# Lunch Time Python
## Lunch 1: Requests
*Scientific Software Center, Heidelberg University*  
*October 2021*  
*Visit on [GitHub](https://github.com/ssciwr/lunch-time-python)*  

Welcome to Lunch Time Python! This is the notebook for [session 1](https://ssciwr.github.io/lunch-time-python/lunchtime1/) - the [requests](https://docs.python-requests.org/en/latest/) library.

The requests library provides an elegant and simple way to send HTTP requests. Connect to the server of your choice, and download websites, stream data or upload content. Requests is [one of the most downloaded python packages](https://pypi.org/project/requests/) with about 14 Million downloads per week, and half a million of repositories that depend on requests as of October 2021.

# Requests: HTTP for humans

Carry out HTTP/1.1 requests using python! An HTTP request is made by a client to a server. For example, when you open a web page in your browser, your device sends a GET request to the web server hosting the page.

The HTTP request contains three elements in the start line: An HTTP method; the request target; and the HTTP version.

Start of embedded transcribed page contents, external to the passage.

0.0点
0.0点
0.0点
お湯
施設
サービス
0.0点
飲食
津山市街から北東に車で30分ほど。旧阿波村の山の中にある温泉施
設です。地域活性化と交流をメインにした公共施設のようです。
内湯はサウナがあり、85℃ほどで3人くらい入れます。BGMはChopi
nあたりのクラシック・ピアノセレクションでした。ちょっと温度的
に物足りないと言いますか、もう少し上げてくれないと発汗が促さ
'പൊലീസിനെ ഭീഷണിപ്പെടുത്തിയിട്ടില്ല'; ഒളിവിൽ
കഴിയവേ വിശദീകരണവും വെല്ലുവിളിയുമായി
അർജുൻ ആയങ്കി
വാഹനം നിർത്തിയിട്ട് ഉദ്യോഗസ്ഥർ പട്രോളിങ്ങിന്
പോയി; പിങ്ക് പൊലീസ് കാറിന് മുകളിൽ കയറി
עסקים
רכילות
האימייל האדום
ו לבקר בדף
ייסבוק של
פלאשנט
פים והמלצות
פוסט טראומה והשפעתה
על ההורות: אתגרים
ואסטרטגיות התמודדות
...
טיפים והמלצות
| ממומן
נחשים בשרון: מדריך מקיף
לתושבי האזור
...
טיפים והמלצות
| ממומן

For example, when you open the page [ssc.iwr.uni-heidelberg.de](https://ssc.iwr.uni-heidelberg.de/), this is the message that is sent from the client to the server:

GET https://ssc.iwr.uni-heidelberg.de/ HTTP/1.1

The above request contains the request method, GET, the URI of the target, https://ssc.iwr.uni-heidelberg.de/, and the protocol version, HTTP/1.1.

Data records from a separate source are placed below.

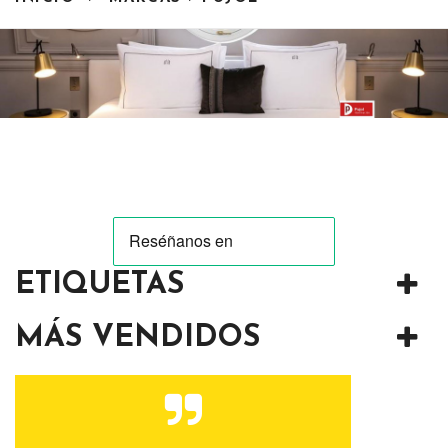
ETIQUETAS
MÁS VENDIDOS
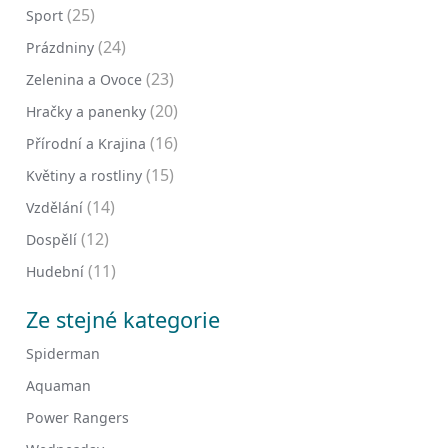
(25)
Sport
(24)
Prázdniny
(23)
Zelenina a Ovoce
(20)
Hračky a panenky
(16)
Přírodní a Krajina
(15)
Květiny a rostliny
(14)
Vzdělání
(12)
Dospělí
(11)
Hudební
Ze stejné kategorie
Spiderman
Aquaman
Power Rangers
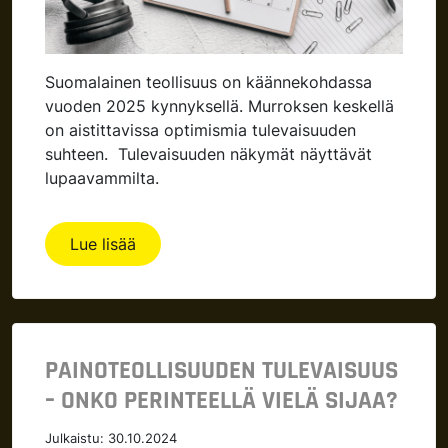
Suomalainen teollisuus on käännekohdassa
vuoden 2025 kynnyksellä. Murroksen keskellä
on aistittavissa optimismia tulevaisuuden
suhteen. Tulevaisuuden näkymät näyttävät
lupaavammilta.
Lue lisää
PAINOTEOLLISUUDEN TULEVAISUUS
– ONKO PERINTEELLÄ VIELÄ SIJAA?
Julkaistu:
30.10.2024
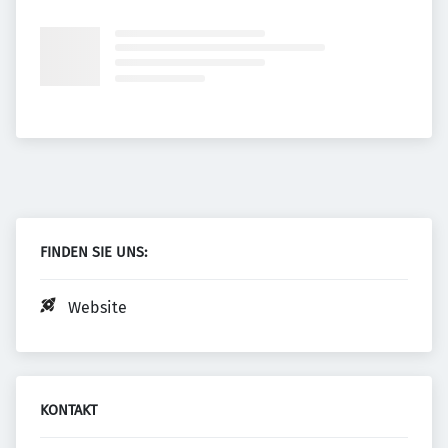
FINDEN SIE UNS:
Website
KONTAKT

**These are the [main methods](https://www.tutorialspoint.com/http/http_methods.htm) for HTTP/1.1:**
1. GET  
The GET method is used to retrieve information from the given server using a given URI. Requests using GET should only retrieve data and should have no other effect on the data.

1. HEAD  
Same as GET, but transfers the status line and header section only.

1. POST  
A POST request is used to send data to the server, for example, customer information, file upload, etc. using HTML forms.

1. PUT  
Replaces all current representations of the target resource with the uploaded content.

1. DELETE  
Removes all current representations of the target resource given by a URI.

1. CONNECT  
Establishes a tunnel to the server identified by a given URI.

1. OPTIONS  
Describes the communication options for the target resource.

1. TRACE  
Performs a message loop-back test along the path to the target resource.

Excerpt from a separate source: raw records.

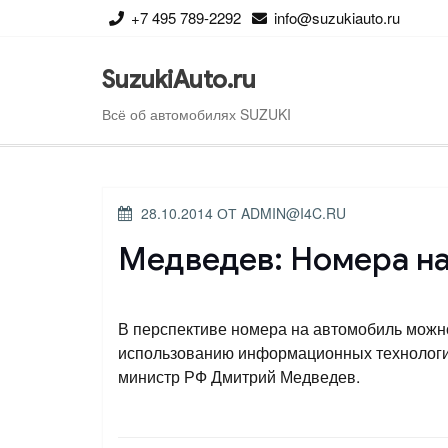
Перейти
+7 495 789-2292
info@suzukiauto.ru
к
содержимому
SuzukiAuto.ru
Всё об автомобилях SUZUKI
ОПУБЛИКОВАНО
28.10.2014
ОТ
ADMIN@I4C.RU
Медведев: Номера на
В перспективе номера на автомобиль можно
использованию информационных технологий
министр РФ Дмитрий Медведев.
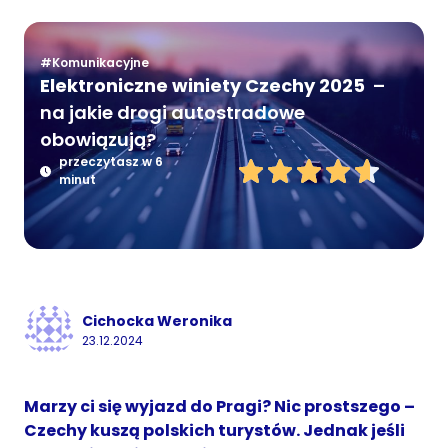
#Komunikacyjne
Elektroniczne winiety Czechy 2025
–
na jakie drogi autostradowe
obowiązują?
przeczytasz w 6
minut
Cichocka Weronika
23.12.2024
Marzy ci się wyjazd do Pragi? Nic prostszego –
Czechy kuszą polskich turystów. Jednak jeśli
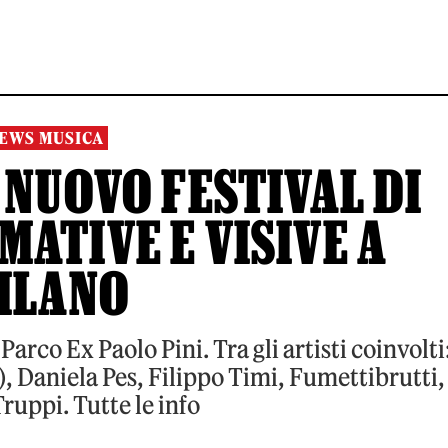
EWS MUSICA
 NUOVO FESTIVAL DI
ATIVE E VISIVE A
ILANO
Parco Ex Paolo Pini. Tra gli artisti coinvolti
), Daniela Pes, Filippo Timi, Fumettibrutti,
ruppi. Tutte le info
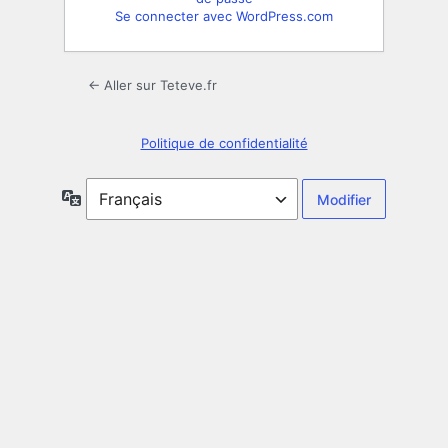
Se connecter avec WordPress.com
← Aller sur Teteve.fr
Politique de confidentialité
Langue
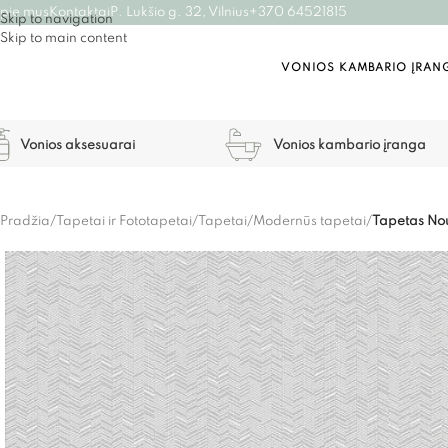
pie mus
Kontaktai
P. Lukšio g. 32, Vilnius
+370 64521815
Skip to navigation
Skip to main content
VONIOS KAMBARIO ĮRAN
Vonios aksesuarai
Vonios kambario įranga
Pradžia
/
Tapetai ir Fototapetai
/
Tapetai
/
Modernūs tapetai
/
Tapetas N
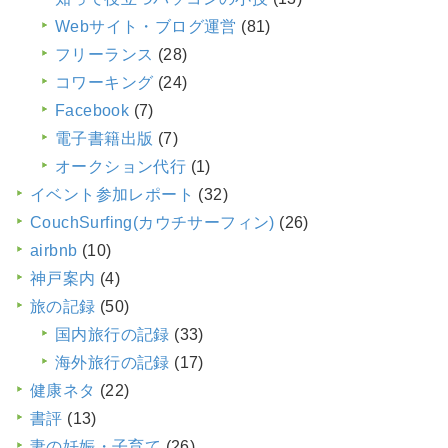
Webサイト・ブログ運営
(81)
フリーランス
(28)
コワーキング
(24)
Facebook
(7)
電子書籍出版
(7)
オークション代行
(1)
イベント参加レポート
(32)
CouchSurfing(カウチサーフィン)
(26)
airbnb
(10)
神戸案内
(4)
旅の記録
(50)
国内旅行の記録
(33)
海外旅行の記録
(17)
健康ネタ
(22)
書評
(13)
妻の妊娠・子育て
(26)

*Let's start requesting!  
To install requests on your local machine, simply use* `python -m pip install requests`.

In [4]:
import requests as rq
import json # to pretty-print JSON responses

We will start with the above example -  
GET https://ssc.iwr.uni-heidelberg.de/ HTTP/1.1

In [5]:
targetURI = 'https://ssc.iwr.uni-heidelberg.de/'
r = rq.get(url = targetURI)

This did something! Let's check the object that we obtained.

In [6]:
r.status_code

200

There are a couple of status codes that are important. You are probably familiar with 404 Not Found; status codes starting with 2 stand for successful requests; status codes starting with 3 stand for redirections; codes starting with 4 stand for client-side errors.

In [7]:
targetURI = 'https://en.wikipedia.org/wiki/Monty_Python'
r = rq.get(url = targetURI)

In [8]:
r.text

'<!DOCTYPE html>\n<html class="client-nojs" lang="en" dir="ltr">\n<head>\n<meta charset="UTF-8"/>\n<title>Monty Python - Wikipedia</title>\n<script>document.documentElement.className="client-js";RLCONF={"wgBreakFrames":!1,"wgSeparatorTransformTable":["",""],"wgDigitTransformTable":["",""],"wgDefaultDateFormat":"dmy","wgMonthNames":["","January","February","March","April","May","June","July","August","September","October","November","December"],"wgRequestId":"f40525e7-a1f3-49cd-9f72-f68f2e27365b","wgCSPNonce":!1,"wgCanonicalNamespace":"","wgCanonicalSpecialPageName":!1,"wgNamespaceNumber":0,"wgPageName":"Monty_Python","wgTitle":"Monty Python","wgCurRevisionId":1051636274,"wgRevisionId":1051636274,"wgArticleId":18942,"wgIsArticle":!0,"wgIsRedirect":!1,"wgAction":"view","wgUserName":null,"wgUserGroups":["*"],"wgCategories":["Pages using the EasyTimeline extension","CS1 German-language sources (de)","CS1 maint: unfit URL","Cite iucn maint","Articles with short description","Short descripti

## The HTTP response
The response that you receive from the server contains the status line (as per `r.status_code`), the HTTP headers and a body. 

### The response header

In [9]:
r.headers

{'Date': 'Thu, 28 Oct 2021 06:42:16 GMT', 'Server': 'mw1354.eqiad.wmnet', 'X-Content-Type-Options': 'nosniff', 'P3p': 'CP="See https://en.wikipedia.org/wiki/Special:CentralAutoLogin/P3P for more info."', 'Content-Language': 'en', 'Vary': 'Accept-Encoding,Cookie,Authorization', 'Last-Modified': 'Thu, 28 Oct 2021 06:33:02 GMT', 'Content-Type': 'text/html; charset=UTF-8', 'Content-Encoding': 'gzip', 'Age': '9515', 'X-Cache': 'cp3064 miss, cp3058 hit/12', 'X-Cache-Status': 'hit-front', 'Server-Timing': 'cache;desc="hit-front", host;desc="cp3058"', 'Strict-Transport-Security': 'max-age=106384710; includeSubDomains; preload', 'Report-To': '{ "group": "wm_nel", "max_age": 86400, "endpoints": [{ "url": "https://intake-logging.wikimedia.org/v1/events?stream=w3c.reportingapi.network_error&schema_uri=/w3c/reportingapi/network_error/1.0.0" }] }', 'NEL': '{ "report_to": "wm_nel", "max_age": 86400, "failure_fraction": 0.05, "success_fraction": 0.0}', 'Permissions-Policy': 'interest-cohort=()', 'Set-

In [10]:
r.headers['content-type'] # the dictionary is case-insensitive!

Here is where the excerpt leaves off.